MALM


MALM sind seit 15 Jahren aktiv, was ist euer Erfolgsrezept? Welche Klippen musstet ihr denn umschiffen, um es so lange zu überstehen?

"Bekanntermaßen lässt sich Erfolg unterschiedlich definieren. Leute, die malm über all die Jahre lieben gelernt haben, schätzen vor allem unseren kompromisslosen Sound. Wir ziehen seit nun 15 Jahren unser Ding durch - beeinflusst von Erfahrungen und Lebenssituationen - haben aber noch nie danach geschaut, ob das, was wir zusammenbrauen, auch jedem schmeckt. Die Klippen präsentierten sich gar nicht so schroff. Wir haben zwar einige Basser auf der Strecke gelassen, aber die Gründe für die Trennungen waren nie negativ, sondern eher ganz gewöhnlicher Natur, wie Umzug, Studium oder Ähnlichem. Zu allen EX-malmern herrscht noch freundschaftlicher Kontakt. Ich wünsche mir, das malm-Ding noch ganz lange genießen zu dürfen."
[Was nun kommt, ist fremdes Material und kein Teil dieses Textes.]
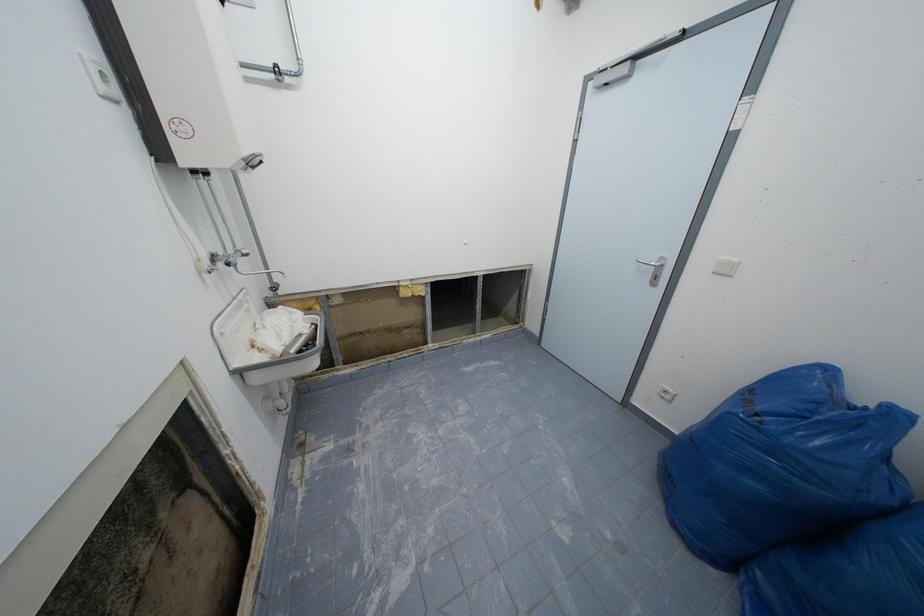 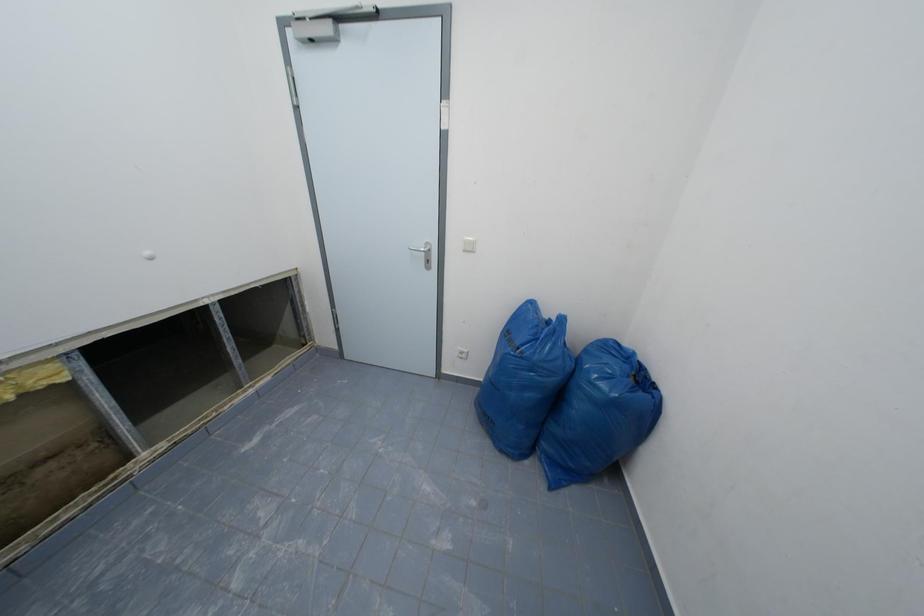 Question: The images are taken continuously from a first-person perspective. In which direction is your viewpoint rotating?

Choices:
 (A) Left
 (B) Right
 (C) Up
 (D) Down

Answer: (B) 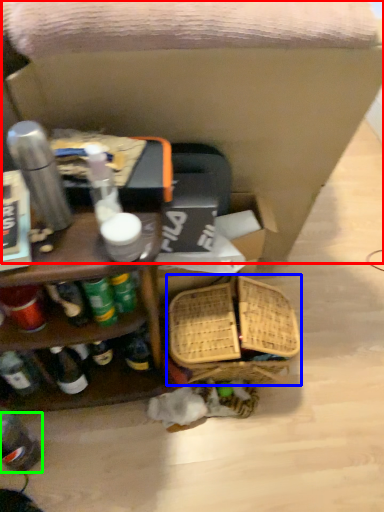 Question: Which object is the farthest from swivel chair (highlighted by a red box)? Choose among these: basket (highlighted by a blue box) or bottle (highlighted by a green box).

Choices:
 (A) basket
 (B) bottle

Answer: (B) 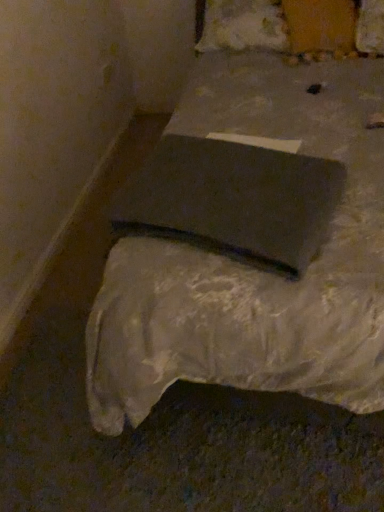 Question: From their relative heights in the image, would you say white cotton pillow at upper center is taller or shorter than matte gray bed at center?

Choices:
 (A) tall
 (B) short

Answer: (B)

Question: Is white cotton pillow at upper center in front of or behind matte gray bed at center in the image?

Choices:
 (A) front
 (B) behind

Answer: (B)

Question: Which object is positioned farthest from the matte gray pad at center?

Choices:
 (A) matte gray bed at center
 (B) white cotton pillow at upper center

Answer: (B)

Question: Which object is the closest to the matte gray bed at center?

Choices:
 (A) matte gray pad at center
 (B) white cotton pillow at upper center

Answer: (A) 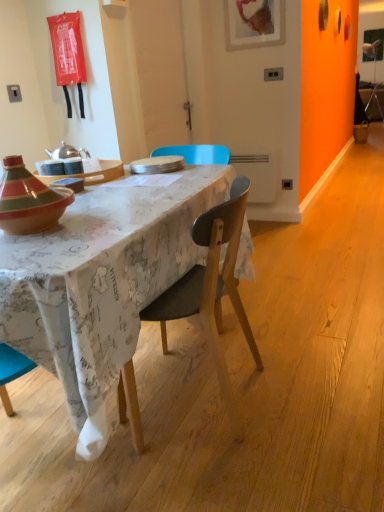 Question: Considering the positions of maple wood desk at center and wooden chair at center in the image, is maple wood desk at center wider or thinner than wooden chair at center?

Choices:
 (A) thin
 (B) wide

Answer: (B)

Question: Would you say maple wood desk at center is inside or outside wooden chair at center?

Choices:
 (A) inside
 (B) outside

Answer: (B)

Question: Considering the real-world distances, which object is farthest from the maple wood desk at center?

Choices:
 (A) wooden chair at center
 (B) white matte plate at center
 (C) matte wooden tray at center

Answer: (B)

Question: Estimate the real-world distances between objects in this image. Which object is farther from the wooden chair at center?

Choices:
 (A) white matte plate at center
 (B) maple wood desk at center
 (C) matte wooden tray at center

Answer: (C) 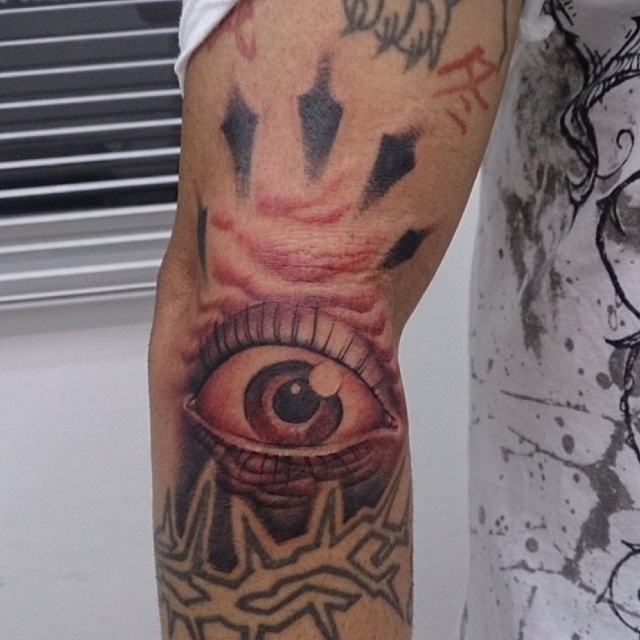 Is black tattooed eye at center closer to the viewer compared to brown glossy eye at center?

Yes, black tattooed eye at center is in front of brown glossy eye at center.

Is black tattooed eye at center to the right of brown glossy eye at center from the viewer's perspective?

No, black tattooed eye at center is not to the right of brown glossy eye at center.

Is point (225, 365) closer to camera compared to point (396, 454)?

Yes, point (225, 365) is closer to viewer.

This screenshot has width=640, height=640. In order to click on black tattooed eye at center in this screenshot , I will do [307, 305]. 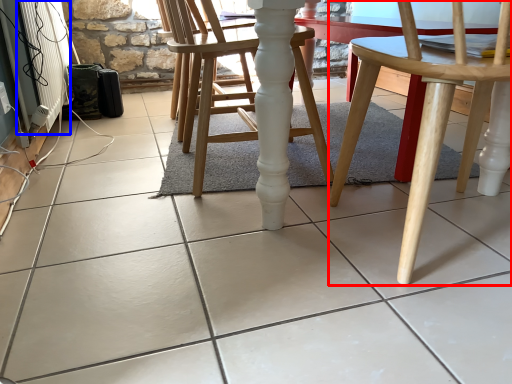 Question: Among these objects, which one is nearest to the camera, chair (highlighted by a red box) or radiator (highlighted by a blue box)?

Choices:
 (A) chair
 (B) radiator

Answer: (A) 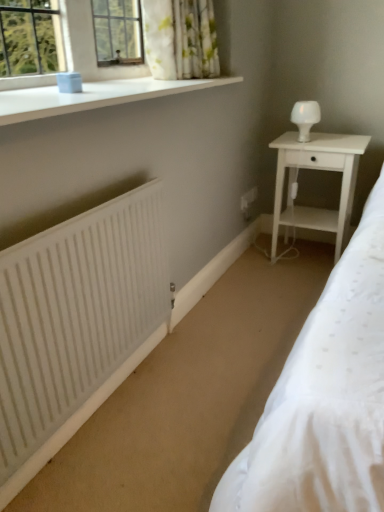 The width and height of the screenshot is (384, 512). Identify the location of vacant space in white matte radiator at lower left (from a real-world perspective). (109, 407). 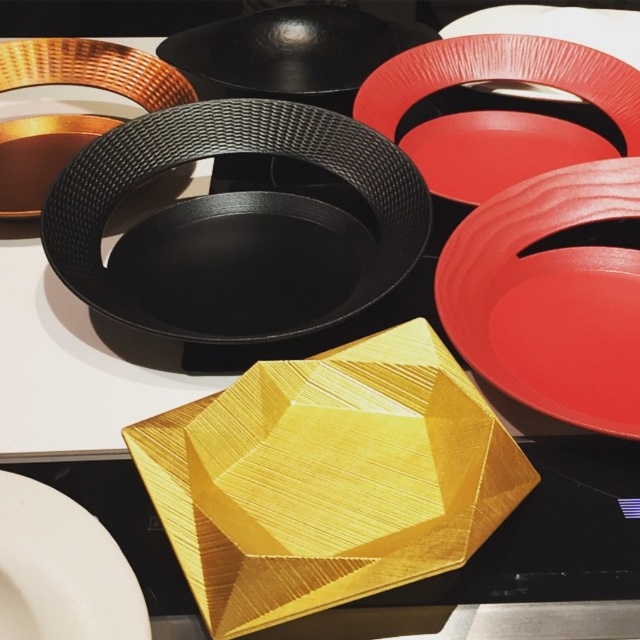 What do you see at coordinates (92, 68) in the screenshot? The image size is (640, 640). I see `matte black plate at upper center` at bounding box center [92, 68].

Can you confirm if matte black plate at upper center is taller than matte red plate at upper right?

Indeed, matte black plate at upper center has a greater height compared to matte red plate at upper right.

Does point (163, 77) come in front of point (506, 22)?

Yes.

In order to click on matte black plate at upper center in this screenshot , I will do `click(92, 68)`.

Is point (308, 236) positioned after point (468, 35)?

No, (308, 236) is in front of (468, 35).

Is black textured platter at center thinner than matte red platter at upper right?

Incorrect, black textured platter at center's width is not less than matte red platter at upper right's.

Is point (154, 307) farther from camera compared to point (532, 65)?

No, it is in front of (532, 65).

Identify the location of black textured platter at center. (234, 212).

Is point (118, 637) less distant than point (486, 29)?

Yes, point (118, 637) is in front of point (486, 29).

What are the coordinates of `white matte plate at lower left` in the screenshot? It's located at (61, 570).

The width and height of the screenshot is (640, 640). What are the coordinates of `white matte plate at lower left` in the screenshot? It's located at (61, 570). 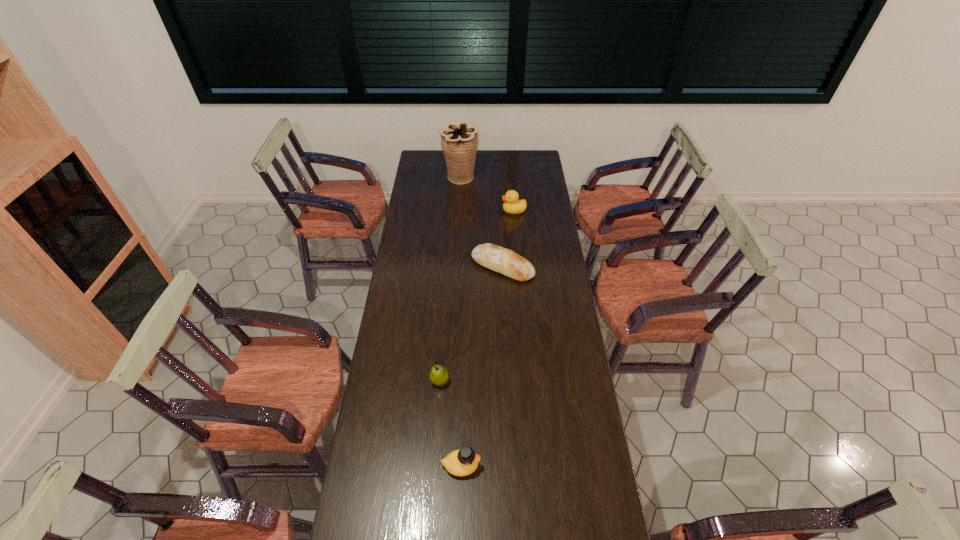 The image size is (960, 540). Find the location of `the tallest object`. the tallest object is located at coordinates (459, 141).

Where is `urn`? This screenshot has width=960, height=540. urn is located at coordinates (459, 141).

What are the coordinates of `the taller duck` in the screenshot? It's located at (512, 205).

Identify the location of the right duck. The height and width of the screenshot is (540, 960). (512, 205).

Where is `the left duck`? The height and width of the screenshot is (540, 960). the left duck is located at coordinates (462, 462).

The image size is (960, 540). Identify the location of the nearer duck. (462, 462).

Image resolution: width=960 pixels, height=540 pixels. I want to click on the second nearest object, so click(439, 375).

Image resolution: width=960 pixels, height=540 pixels. I want to click on the third nearest object, so click(496, 258).

In order to click on vacant space positioned 0.360m on the right of the farthest object in this screenshot , I will do `click(542, 178)`.

Where is `vacant region located 0.190m at the beak of the right duck`? This screenshot has height=540, width=960. vacant region located 0.190m at the beak of the right duck is located at coordinates (465, 211). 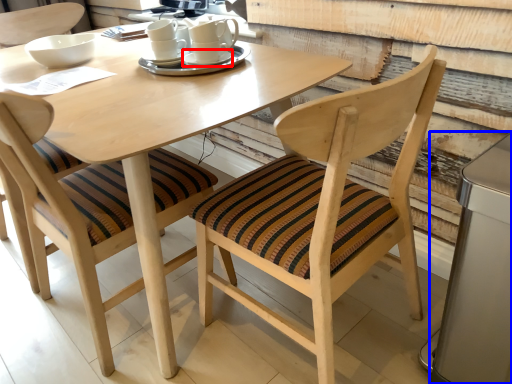 Question: Which of the following is the farthest to the observer, saucer (highlighted by a red box) or appliance (highlighted by a blue box)?

Choices:
 (A) saucer
 (B) appliance

Answer: (A) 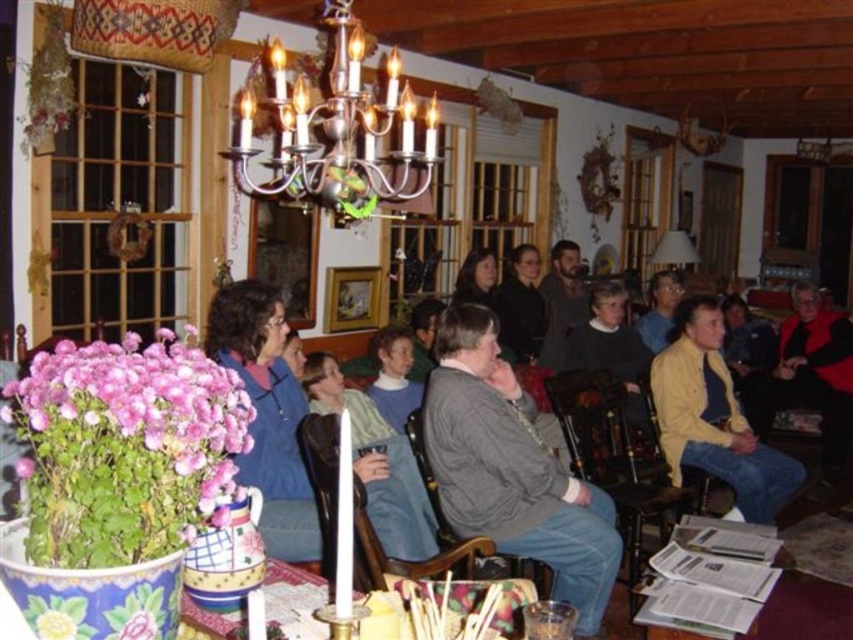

Trotz des allgemein explodierenden Selbstdarstelltums meidet ihr als Band ziemlich konsequent Personenkult, Bandphotos und bleibt allgemein ziemlich im Hintergrund. Opfert ihr damit bewusst einen Teil des Erfolges? Muss man sich als Band heute mehr anbiedern als zu eurer Anfangszeit

"Ist das so mit der Selbstinszenierung? Bekomme ich gar nicht so mit. Die Bands, die ich wertschätze, stellen die Musik in den Vordergrund und da ist es auch egal wie die Typen oder Frauen aussehen. Wer uns live erlebt, der bekommt immer eine ordentliche Portion von uns als Personen ab. Wir geben bei unseren Shows viel von uns preis, halten uns dabei ganz und gar nicht im Hintergrund. Zum Anbiedern fällt mir nur ein, dass wir das nicht nötig haben und auch nicht leiden können. Natürlich sehnen wir uns nach mehr geilen Live-Shows, aber deswegen muss man sich nicht irgendwo anbiedern oder auf den Strich gehen. Wir machen nicht Musik, um Erwartungen zu bedienen. Darüber, dass unser neues Album "Hüllenlos" ein sehr schöne Artwork von Oliver (hummelgrafik.de) bekommen hat, freuen wir uns. Wenn genug Kohle da ist, bringen wir das Ganze dann noch schön auf Vinyl raus - mit oder ohne Bandfoto!"

"Entzug" aber auch "Blass und aufgebläht" behandeln persönliche Dämonen, mit denen man so seine Zeit verbringen kann und enden auch immer recht deutlich in einem Hilferuf. Gesellschaftlich hingegen ist der Alkohol ja das Schmiermittel schlechthin. Seid ihre eine Anti-Drogen-Band?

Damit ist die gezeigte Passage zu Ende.